Exercise
Whenever a line in the data below includes the string "maxlen", copy it out.

......

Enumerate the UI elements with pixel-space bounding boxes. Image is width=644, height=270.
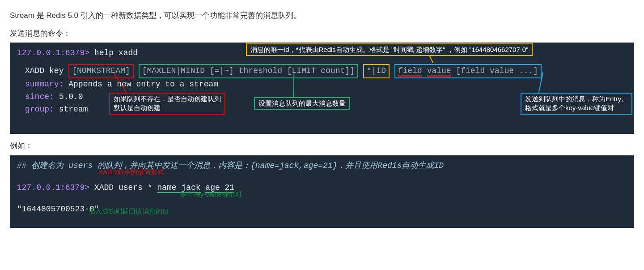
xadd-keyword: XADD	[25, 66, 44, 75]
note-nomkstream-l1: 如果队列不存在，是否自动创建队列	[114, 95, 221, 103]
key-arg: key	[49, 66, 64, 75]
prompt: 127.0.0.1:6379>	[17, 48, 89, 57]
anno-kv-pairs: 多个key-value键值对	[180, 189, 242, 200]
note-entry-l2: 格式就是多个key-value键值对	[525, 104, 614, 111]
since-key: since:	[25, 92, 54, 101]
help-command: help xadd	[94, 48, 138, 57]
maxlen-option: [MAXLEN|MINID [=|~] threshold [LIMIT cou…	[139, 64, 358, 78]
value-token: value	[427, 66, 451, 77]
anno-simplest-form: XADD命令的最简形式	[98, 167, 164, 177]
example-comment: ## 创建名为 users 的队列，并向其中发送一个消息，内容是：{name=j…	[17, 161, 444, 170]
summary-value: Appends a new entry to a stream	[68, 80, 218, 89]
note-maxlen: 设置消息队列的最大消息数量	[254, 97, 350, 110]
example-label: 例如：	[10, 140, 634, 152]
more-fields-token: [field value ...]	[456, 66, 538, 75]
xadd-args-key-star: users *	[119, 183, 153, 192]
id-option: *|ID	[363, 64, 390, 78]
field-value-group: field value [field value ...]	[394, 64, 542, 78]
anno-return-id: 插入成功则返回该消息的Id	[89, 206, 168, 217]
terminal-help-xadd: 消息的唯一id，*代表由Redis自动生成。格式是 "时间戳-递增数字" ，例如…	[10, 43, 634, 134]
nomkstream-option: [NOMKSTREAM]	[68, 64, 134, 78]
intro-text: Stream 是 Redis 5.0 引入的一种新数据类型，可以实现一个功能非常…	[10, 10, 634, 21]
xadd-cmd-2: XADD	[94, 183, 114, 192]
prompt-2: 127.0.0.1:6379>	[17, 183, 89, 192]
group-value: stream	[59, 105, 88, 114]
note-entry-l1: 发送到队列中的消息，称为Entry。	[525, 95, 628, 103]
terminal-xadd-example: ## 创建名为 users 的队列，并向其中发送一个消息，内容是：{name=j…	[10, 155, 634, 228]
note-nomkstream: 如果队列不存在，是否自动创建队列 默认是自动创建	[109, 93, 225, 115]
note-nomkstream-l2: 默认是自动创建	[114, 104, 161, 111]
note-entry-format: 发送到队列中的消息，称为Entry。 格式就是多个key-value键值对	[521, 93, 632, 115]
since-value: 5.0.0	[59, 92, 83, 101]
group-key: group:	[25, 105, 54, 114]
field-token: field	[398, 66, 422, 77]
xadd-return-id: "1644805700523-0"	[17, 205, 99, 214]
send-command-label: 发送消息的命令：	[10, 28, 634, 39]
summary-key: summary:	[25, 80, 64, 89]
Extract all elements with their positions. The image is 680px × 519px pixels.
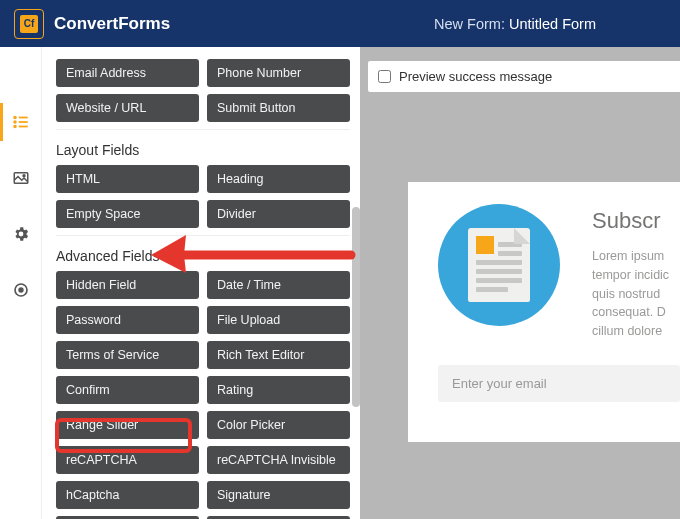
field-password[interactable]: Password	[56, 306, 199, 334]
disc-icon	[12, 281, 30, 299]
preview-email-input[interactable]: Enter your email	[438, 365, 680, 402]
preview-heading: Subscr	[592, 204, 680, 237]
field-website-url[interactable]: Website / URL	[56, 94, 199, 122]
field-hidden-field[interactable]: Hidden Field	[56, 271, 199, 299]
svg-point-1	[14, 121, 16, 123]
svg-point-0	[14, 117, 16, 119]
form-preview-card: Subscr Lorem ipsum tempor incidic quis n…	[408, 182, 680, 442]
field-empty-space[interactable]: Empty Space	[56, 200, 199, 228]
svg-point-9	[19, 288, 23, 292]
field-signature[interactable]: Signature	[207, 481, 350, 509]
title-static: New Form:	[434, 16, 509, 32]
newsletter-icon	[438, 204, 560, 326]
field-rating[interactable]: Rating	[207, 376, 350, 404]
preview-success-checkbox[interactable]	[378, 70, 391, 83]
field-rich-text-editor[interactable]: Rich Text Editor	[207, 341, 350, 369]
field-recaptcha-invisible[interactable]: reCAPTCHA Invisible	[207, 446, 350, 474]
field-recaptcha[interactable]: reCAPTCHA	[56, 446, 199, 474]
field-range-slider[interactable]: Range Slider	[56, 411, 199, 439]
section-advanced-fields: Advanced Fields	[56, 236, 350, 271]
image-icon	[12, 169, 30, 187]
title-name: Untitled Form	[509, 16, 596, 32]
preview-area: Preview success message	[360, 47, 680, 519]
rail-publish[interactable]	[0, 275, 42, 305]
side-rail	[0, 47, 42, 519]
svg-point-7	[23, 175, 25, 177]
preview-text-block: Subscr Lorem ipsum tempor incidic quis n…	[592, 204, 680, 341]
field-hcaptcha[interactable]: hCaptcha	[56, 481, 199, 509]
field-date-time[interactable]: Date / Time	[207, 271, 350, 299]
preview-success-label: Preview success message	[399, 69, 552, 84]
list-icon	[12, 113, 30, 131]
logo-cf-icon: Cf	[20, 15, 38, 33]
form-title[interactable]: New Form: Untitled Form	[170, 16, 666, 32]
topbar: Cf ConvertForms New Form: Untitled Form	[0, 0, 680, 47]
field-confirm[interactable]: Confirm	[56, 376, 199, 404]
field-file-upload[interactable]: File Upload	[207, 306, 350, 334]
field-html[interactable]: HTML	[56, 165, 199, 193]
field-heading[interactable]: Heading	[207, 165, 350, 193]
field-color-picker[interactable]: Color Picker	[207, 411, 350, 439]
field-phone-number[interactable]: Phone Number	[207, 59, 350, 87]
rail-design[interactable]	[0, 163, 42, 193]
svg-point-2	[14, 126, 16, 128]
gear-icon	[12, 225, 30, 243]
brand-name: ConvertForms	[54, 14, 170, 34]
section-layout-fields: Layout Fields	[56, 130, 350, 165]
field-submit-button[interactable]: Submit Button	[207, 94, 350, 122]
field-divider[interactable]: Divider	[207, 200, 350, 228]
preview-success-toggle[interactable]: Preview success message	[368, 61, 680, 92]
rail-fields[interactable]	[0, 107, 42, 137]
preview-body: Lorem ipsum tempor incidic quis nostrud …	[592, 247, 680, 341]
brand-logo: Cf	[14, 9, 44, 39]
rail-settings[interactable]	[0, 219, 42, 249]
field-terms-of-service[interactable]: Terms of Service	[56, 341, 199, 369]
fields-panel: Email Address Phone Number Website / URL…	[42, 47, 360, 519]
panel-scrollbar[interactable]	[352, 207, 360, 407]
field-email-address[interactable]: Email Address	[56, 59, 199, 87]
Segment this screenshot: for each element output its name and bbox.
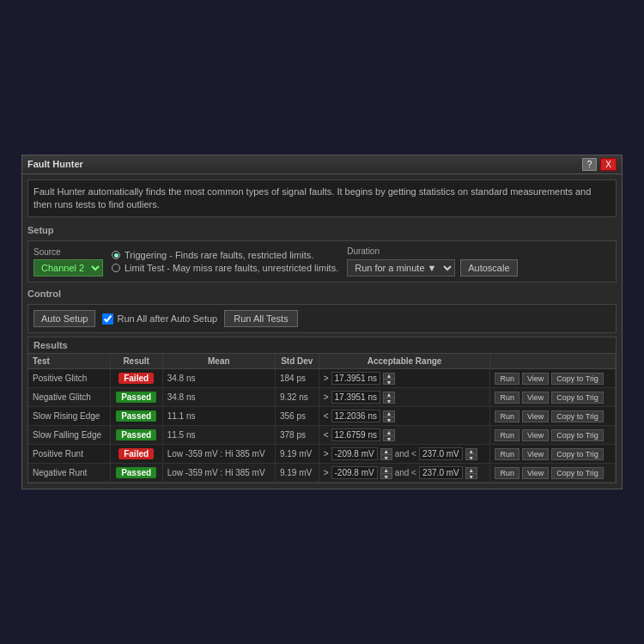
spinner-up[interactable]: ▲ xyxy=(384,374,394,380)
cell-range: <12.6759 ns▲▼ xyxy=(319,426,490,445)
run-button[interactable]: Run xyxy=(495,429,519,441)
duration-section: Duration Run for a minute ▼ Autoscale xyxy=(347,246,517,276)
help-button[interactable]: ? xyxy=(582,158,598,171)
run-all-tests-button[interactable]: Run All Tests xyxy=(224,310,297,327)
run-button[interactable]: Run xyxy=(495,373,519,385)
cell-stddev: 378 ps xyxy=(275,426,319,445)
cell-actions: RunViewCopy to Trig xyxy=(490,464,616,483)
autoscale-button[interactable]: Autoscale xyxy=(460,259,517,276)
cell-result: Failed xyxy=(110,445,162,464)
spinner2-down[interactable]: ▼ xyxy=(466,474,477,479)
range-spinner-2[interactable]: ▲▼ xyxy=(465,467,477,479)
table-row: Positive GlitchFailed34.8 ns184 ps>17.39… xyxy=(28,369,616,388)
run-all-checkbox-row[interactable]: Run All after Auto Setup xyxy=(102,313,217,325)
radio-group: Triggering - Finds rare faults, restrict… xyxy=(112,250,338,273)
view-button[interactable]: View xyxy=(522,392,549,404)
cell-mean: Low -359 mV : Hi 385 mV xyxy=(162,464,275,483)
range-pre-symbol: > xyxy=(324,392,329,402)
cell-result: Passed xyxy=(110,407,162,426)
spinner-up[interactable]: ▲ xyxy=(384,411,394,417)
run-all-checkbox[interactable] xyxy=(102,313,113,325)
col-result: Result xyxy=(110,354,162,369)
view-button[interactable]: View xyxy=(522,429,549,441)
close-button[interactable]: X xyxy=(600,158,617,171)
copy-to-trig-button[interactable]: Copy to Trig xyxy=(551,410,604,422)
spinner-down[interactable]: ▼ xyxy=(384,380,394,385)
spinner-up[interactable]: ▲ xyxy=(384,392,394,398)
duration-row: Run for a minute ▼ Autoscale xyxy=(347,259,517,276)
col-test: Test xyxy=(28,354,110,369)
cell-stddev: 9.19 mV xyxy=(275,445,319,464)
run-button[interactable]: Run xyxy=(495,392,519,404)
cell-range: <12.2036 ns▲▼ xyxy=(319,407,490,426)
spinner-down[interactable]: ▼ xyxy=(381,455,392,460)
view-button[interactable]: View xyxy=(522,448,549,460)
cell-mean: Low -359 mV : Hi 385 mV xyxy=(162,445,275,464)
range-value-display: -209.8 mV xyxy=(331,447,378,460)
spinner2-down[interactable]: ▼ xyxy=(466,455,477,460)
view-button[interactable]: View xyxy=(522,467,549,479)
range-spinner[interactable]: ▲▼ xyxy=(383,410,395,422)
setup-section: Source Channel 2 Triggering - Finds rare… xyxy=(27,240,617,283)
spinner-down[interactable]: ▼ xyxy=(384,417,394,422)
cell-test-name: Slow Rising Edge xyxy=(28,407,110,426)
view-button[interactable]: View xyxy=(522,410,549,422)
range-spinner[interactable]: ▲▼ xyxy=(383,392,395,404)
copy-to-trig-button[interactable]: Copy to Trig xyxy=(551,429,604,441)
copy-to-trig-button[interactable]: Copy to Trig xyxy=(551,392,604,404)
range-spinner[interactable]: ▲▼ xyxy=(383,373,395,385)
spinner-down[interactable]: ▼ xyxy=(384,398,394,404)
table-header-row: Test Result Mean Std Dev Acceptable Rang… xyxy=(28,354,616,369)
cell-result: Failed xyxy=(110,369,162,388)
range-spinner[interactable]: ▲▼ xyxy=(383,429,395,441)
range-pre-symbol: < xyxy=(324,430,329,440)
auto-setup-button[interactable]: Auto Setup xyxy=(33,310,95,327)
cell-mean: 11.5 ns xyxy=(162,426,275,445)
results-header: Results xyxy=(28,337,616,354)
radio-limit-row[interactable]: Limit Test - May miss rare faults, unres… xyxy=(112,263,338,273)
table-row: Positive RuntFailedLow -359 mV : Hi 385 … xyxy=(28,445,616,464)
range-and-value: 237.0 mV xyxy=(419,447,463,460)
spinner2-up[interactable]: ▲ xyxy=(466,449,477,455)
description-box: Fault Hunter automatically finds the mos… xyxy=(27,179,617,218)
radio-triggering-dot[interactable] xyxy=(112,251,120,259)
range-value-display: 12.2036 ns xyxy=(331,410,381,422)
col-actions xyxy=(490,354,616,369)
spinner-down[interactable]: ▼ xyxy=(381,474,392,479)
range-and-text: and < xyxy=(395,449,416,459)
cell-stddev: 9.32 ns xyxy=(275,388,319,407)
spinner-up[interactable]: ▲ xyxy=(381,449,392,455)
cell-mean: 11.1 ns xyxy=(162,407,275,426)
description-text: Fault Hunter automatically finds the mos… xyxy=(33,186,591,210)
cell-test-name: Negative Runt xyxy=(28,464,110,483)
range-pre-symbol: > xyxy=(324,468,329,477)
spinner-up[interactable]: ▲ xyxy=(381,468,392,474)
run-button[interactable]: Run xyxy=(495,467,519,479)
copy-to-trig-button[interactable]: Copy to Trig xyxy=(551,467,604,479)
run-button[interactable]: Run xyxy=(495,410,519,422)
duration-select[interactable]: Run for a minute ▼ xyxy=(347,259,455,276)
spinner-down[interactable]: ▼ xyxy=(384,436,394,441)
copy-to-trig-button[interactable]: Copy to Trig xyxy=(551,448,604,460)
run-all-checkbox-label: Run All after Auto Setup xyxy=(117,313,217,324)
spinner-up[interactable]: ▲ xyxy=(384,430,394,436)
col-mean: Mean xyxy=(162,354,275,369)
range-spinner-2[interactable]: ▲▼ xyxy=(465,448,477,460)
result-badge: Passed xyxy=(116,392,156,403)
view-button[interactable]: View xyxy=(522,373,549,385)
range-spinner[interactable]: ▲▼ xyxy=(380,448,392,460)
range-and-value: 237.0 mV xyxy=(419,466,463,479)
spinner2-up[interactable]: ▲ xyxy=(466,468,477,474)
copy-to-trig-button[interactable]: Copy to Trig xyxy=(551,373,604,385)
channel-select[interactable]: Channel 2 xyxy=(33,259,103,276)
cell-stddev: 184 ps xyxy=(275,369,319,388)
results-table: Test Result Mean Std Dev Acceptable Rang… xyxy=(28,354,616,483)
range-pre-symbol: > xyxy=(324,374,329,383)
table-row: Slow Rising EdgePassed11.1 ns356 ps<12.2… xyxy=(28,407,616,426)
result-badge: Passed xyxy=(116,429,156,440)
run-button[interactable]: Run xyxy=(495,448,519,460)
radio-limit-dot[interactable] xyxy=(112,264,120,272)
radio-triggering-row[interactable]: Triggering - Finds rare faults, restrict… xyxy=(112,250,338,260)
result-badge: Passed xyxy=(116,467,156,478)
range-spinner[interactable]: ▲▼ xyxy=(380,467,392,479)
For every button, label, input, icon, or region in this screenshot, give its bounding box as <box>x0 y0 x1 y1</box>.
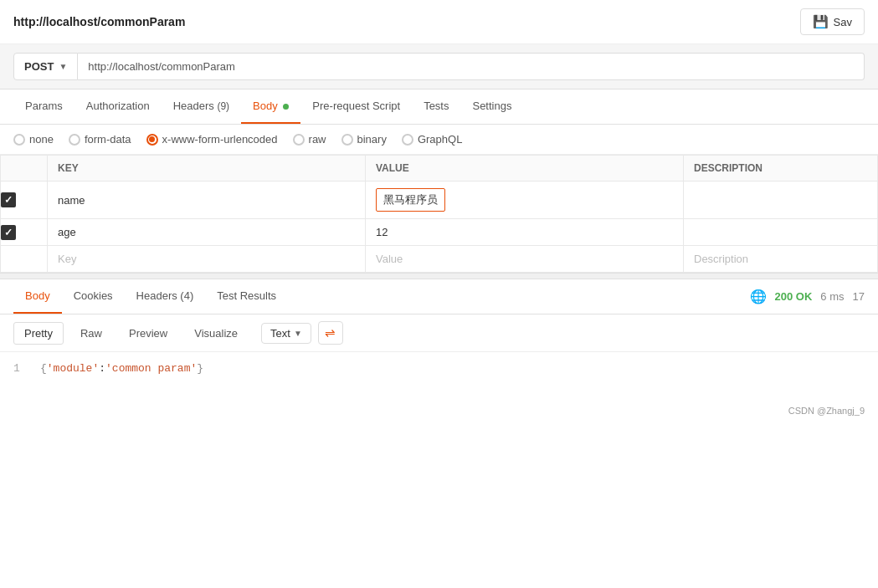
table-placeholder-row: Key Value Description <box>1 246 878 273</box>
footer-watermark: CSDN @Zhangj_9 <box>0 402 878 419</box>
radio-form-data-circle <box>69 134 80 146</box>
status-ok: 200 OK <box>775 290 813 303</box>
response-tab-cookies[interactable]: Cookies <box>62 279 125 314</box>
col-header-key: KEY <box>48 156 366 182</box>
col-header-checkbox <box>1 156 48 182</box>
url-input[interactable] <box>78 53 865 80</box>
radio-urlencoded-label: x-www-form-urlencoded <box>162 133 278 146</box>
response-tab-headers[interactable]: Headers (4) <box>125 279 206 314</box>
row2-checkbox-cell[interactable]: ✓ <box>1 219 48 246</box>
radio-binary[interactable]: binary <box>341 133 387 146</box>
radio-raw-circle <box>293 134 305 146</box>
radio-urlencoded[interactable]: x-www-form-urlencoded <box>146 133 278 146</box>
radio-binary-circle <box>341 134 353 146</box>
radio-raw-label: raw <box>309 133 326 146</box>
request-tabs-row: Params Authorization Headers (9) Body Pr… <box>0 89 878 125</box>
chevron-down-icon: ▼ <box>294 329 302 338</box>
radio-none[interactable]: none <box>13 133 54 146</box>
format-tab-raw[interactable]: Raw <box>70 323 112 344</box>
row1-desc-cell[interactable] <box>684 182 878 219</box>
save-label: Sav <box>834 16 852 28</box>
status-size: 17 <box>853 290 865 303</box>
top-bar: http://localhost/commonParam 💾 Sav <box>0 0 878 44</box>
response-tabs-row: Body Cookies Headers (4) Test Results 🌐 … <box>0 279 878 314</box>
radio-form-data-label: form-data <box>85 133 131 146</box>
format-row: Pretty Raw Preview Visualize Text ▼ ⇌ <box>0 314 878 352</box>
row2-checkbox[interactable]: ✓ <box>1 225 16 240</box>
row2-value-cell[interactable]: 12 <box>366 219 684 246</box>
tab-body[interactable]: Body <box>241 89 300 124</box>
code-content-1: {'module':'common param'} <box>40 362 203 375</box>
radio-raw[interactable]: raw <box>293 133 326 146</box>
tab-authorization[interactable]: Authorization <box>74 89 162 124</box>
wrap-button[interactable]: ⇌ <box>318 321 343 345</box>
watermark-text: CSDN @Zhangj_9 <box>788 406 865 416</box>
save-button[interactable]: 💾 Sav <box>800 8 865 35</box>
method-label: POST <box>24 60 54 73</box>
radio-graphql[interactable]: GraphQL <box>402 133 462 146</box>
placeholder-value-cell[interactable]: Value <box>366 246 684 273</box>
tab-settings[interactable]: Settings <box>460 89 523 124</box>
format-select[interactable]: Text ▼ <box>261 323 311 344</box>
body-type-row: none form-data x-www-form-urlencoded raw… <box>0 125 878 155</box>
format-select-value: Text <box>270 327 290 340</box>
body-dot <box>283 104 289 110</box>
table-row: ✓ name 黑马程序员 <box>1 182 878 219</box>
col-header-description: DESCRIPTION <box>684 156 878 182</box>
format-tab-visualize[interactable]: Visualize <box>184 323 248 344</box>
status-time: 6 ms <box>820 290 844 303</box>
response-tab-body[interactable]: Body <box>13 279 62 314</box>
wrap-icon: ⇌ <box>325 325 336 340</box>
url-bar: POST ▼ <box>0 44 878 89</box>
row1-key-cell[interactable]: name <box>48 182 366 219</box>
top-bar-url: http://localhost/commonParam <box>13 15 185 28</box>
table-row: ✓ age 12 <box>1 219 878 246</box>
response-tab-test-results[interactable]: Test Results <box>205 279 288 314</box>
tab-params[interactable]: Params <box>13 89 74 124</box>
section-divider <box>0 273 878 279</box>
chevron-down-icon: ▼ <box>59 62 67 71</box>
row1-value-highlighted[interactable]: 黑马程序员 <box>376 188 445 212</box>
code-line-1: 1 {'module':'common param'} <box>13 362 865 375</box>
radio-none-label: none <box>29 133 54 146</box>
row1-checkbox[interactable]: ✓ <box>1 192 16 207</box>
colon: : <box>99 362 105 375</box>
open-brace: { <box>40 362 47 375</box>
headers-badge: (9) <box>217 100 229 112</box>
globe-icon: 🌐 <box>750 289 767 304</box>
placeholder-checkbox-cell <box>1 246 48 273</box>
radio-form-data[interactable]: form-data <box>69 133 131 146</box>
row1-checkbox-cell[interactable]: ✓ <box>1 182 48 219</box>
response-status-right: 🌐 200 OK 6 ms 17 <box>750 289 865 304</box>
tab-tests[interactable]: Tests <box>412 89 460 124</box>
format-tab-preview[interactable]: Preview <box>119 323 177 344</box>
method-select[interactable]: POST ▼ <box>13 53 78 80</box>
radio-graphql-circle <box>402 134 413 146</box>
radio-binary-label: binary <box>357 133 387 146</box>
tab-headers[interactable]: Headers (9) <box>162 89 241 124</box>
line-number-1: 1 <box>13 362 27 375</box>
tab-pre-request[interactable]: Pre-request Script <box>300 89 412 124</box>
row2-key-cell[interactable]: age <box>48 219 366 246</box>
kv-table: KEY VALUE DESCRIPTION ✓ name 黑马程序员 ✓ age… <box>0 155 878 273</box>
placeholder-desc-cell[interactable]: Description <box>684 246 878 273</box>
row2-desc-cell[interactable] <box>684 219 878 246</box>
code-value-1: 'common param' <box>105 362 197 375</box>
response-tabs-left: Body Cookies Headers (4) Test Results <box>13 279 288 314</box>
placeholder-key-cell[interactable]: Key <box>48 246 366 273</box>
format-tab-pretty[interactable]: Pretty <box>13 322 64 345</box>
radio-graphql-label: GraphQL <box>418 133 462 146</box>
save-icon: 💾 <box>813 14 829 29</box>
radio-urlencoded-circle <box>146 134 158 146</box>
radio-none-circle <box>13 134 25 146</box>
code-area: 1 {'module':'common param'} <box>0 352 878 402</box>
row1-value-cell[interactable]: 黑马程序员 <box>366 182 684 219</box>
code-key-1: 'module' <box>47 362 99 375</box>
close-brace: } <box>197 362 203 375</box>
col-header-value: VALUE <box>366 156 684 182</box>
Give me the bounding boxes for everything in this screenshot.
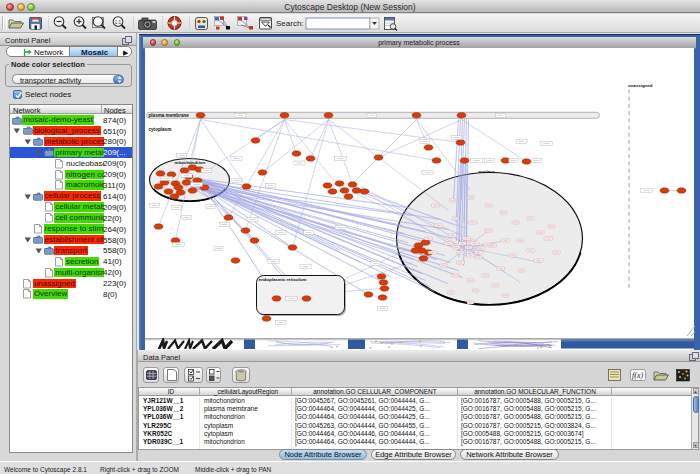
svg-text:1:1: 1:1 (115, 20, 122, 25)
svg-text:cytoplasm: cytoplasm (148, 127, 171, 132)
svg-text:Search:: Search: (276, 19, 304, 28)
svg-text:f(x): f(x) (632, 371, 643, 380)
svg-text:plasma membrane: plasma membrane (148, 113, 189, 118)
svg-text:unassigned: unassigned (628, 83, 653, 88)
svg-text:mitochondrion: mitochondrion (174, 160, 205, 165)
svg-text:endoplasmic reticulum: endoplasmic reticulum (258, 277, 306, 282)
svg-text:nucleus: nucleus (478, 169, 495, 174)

......

Solution for this exercise
maxlen-option: [MAXLEN|MINID [=|~] threshold [LIMIT cou…	[139, 64, 358, 78]
note-maxlen: 设置消息队列的最大消息数量	[254, 97, 350, 110]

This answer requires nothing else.